◆ Aim of the task: All the lines below should be set down exactly, with no picture carried into the copy.

(Stored data entries)
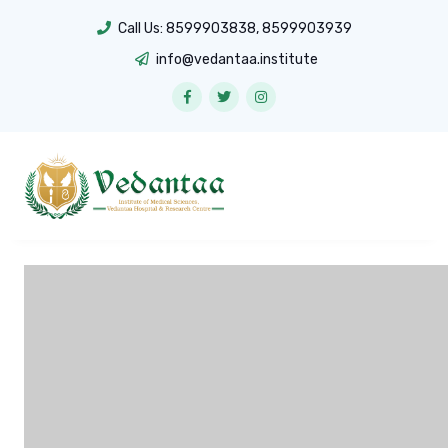
Call Us:
8599903838
,
8599903939
info@vedantaa.institute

◆ Task result:
Call Us:
8599903838
,
8599903939
info@vedantaa.institute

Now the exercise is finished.